* [WORK TASK] Could you please return each line of the data that has the word "مهارات"?

++++ SUPPLIED MATERIAL ++++

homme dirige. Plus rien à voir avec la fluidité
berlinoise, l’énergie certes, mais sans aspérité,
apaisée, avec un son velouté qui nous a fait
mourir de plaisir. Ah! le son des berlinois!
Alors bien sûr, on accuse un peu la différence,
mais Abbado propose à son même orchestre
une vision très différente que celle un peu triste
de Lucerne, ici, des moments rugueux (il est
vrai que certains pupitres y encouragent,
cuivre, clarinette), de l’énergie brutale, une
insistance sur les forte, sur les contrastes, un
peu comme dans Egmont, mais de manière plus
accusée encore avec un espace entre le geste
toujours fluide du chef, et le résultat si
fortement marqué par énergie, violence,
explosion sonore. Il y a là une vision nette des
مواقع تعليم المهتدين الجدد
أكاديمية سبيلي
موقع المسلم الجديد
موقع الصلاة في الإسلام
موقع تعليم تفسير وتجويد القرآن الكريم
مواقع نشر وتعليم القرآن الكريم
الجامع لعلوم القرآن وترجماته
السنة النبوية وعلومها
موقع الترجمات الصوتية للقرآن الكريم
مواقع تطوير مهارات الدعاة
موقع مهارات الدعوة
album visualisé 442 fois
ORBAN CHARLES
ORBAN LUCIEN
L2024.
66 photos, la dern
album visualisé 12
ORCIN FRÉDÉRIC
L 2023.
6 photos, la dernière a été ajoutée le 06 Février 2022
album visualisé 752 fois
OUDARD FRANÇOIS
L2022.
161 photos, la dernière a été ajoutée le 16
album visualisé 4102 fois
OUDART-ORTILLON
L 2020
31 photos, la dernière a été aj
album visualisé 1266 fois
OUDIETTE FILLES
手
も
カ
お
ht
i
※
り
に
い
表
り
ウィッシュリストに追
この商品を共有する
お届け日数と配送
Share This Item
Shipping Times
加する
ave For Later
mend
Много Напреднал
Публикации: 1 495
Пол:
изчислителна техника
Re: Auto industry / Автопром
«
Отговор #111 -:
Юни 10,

++++

* [SOLUTION TO THE EXERCISE]
مواقع تطوير مهارات الدعاة
موقع مهارات الدعوة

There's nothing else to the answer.